Question

A piece of rubber tubing maintains a cylindrical shape as it is stretched. At the instant that the inner radius of the tube is 2 millimeters and the height is 20 millimeters, the inne radius is decreasing at the rate of 0.1 millimeter per second and the height is increasing at the rate of 3 millimeters per second. Which of the following statements about the volume of the tube is true at this instant? (The volume V of a cylinder with radius s and height h is V = Πr²h.) A. The volume is increasing by 41 cubic millimeters per second. B. The volume is decreasing by 47 cubic millimeters per second. C. The volume is increasing by 205 cubic millimeters per second. D. The volume is decreasing by 205 cubic millimeters per second.

Answer 1

The volume of the tube is increasing at a rate of approximately 12.57 cubic millimeters per second. All given options are incorrect; the correct rate of change does not match any of the provided answers.

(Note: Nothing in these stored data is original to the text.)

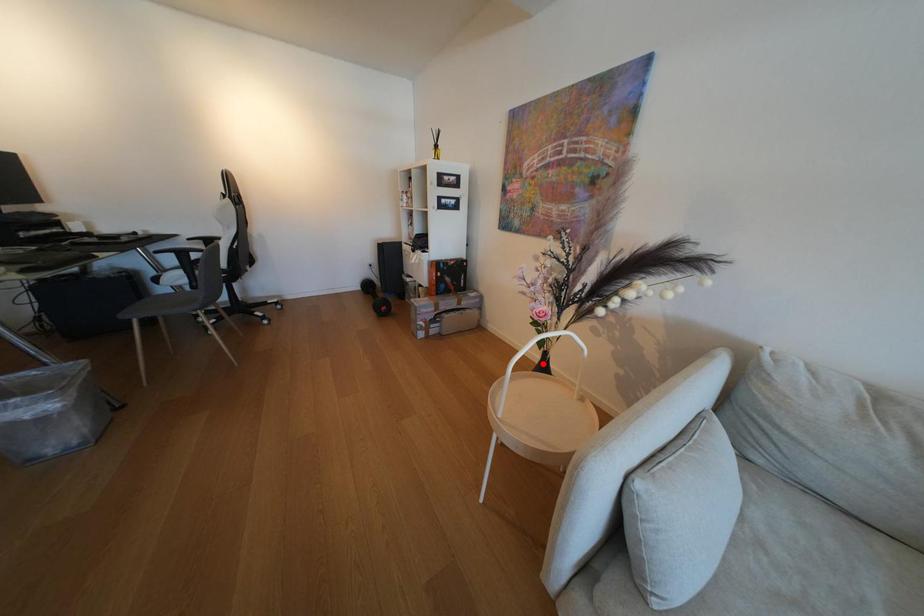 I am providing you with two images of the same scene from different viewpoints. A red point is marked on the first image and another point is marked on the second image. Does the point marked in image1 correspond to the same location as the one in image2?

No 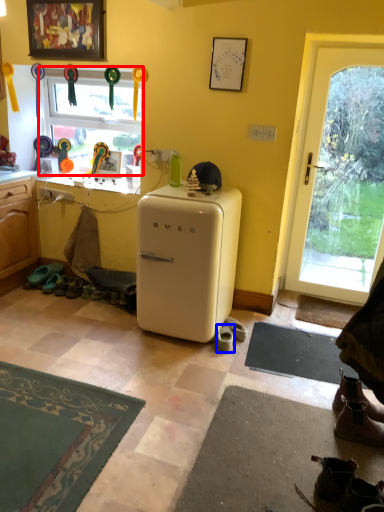 Question: Which object appears closest to the camera in this image, window (highlighted by a red box) or footwear (highlighted by a blue box)?

Choices:
 (A) window
 (B) footwear

Answer: (B) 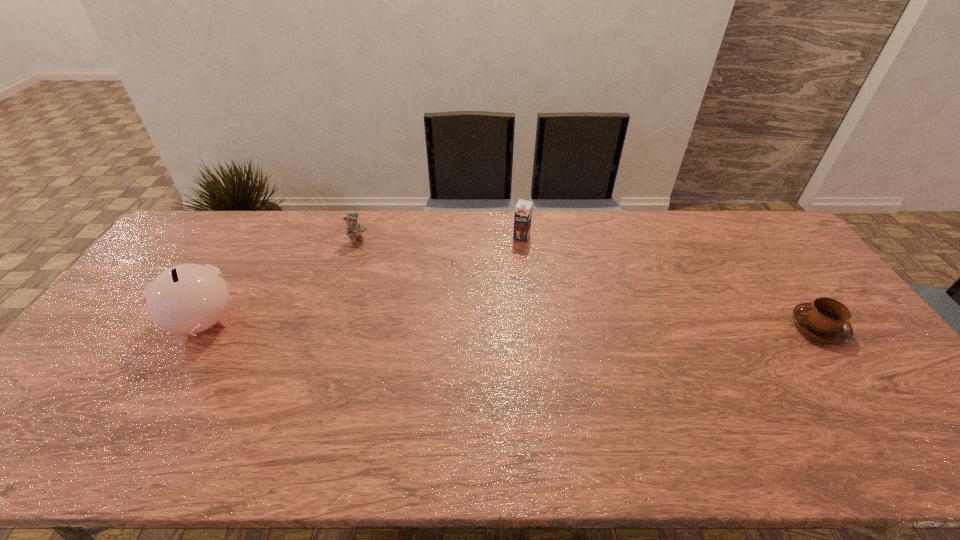 This screenshot has height=540, width=960. Identify the location of vacant space located on the side of the shortest object with the handle. (735, 327).

This screenshot has width=960, height=540. I want to click on free region located on the side of the shortest object with the handle, so click(742, 327).

At what (x,y) coordinates should I click in order to perform the action: click on vacant area situated 0.350m on the front label of the second object from right to left. Please return your answer as a coordinate pair (x, y). Image resolution: width=960 pixels, height=540 pixels. Looking at the image, I should click on (485, 313).

The image size is (960, 540). I want to click on free space located 0.050m on the front label of the second object from right to left, so click(515, 251).

What are the coordinates of `free point located 0.350m on the front label of the second object from right to left` in the screenshot? It's located at (485, 313).

I want to click on free space located 0.380m on the front-facing side of the second shortest object, so click(x=442, y=302).

I want to click on vacant space located on the front-facing side of the second shortest object, so click(437, 299).

The height and width of the screenshot is (540, 960). Identify the location of vacant space positioned on the front-facing side of the second shortest object. (435, 297).

Where is `chocolate milk that is positioned at the far edge`? The image size is (960, 540). chocolate milk that is positioned at the far edge is located at coordinates (523, 210).

Locate an element on the screen. The width and height of the screenshot is (960, 540). teddy bear situated at the far edge is located at coordinates (354, 229). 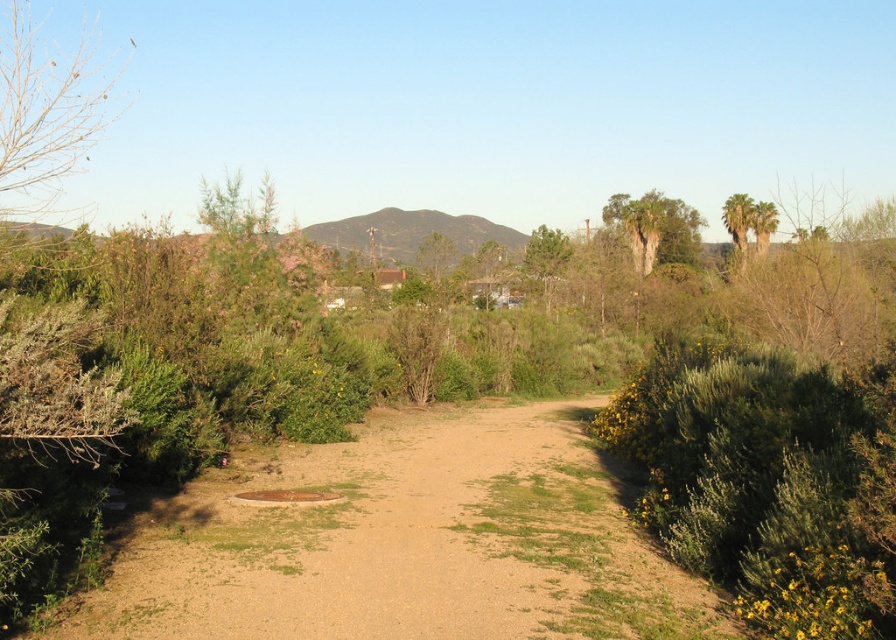 Question: Does green leafy bush at right have a greater width compared to bare branches at upper left?

Choices:
 (A) no
 (B) yes

Answer: (A)

Question: Which object appears farthest from the camera in this image?

Choices:
 (A) brown gravel path at center
 (B) green textured palm tree at upper right
 (C) bare branches at upper left

Answer: (B)

Question: Observing the image, what is the correct spatial positioning of green leafy bush at right in reference to bare branches at upper left?

Choices:
 (A) above
 (B) below

Answer: (B)

Question: Does green leafy bush at right appear on the left side of bare branches at upper left?

Choices:
 (A) yes
 (B) no

Answer: (B)

Question: Which is farther from the bare branches at upper left?

Choices:
 (A) brown gravel path at center
 (B) green textured palm tree at upper right
 (C) green leafy bush at right

Answer: (B)

Question: Which point is closer to the camera?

To determine the rate at which the volume of the rubber tubing is changing, we need to differentiate the formula for volume with respect to time and plug in the given rates of change for the inner radius and height.

The volume of a cylinder is given by the formula
`V = \pi r^2h`.

The rate of change of volume with respect to time is given by the derivative
`(dV)/(dt) = \pi * (2rh * (dr)/(dt) + r^2 * (dh)/(dt).`

At the instant of interest, we have r = 2 mm, h = 20 mm, dr/dt = -0.1 mm/s (since the radius is decreasing), and dh/dt = 3 mm/s.

Substituting these values into the derivative formula gives us:

`(dV)/(dt) = \pi * (2 * 2mm * 20mm * (-0.1mm/s) + (2mm)^2 * 3mm/s).`

Calculate the value:

`(dV)/(dt) = \pi * (-8mm^3/s + 12mm^3/s) = \pi * 4mm^3/s.`

Convert cubic millimeters to cubic millimeters per second:

`4mm^3/s * \pi \approx 12.57mm^3/s.`

Since the result is positive, the volume of the tube is increasing at the rate of approximately 12.57 cubic millimeters per second, which means all given options A, B, C, and D are incorrect.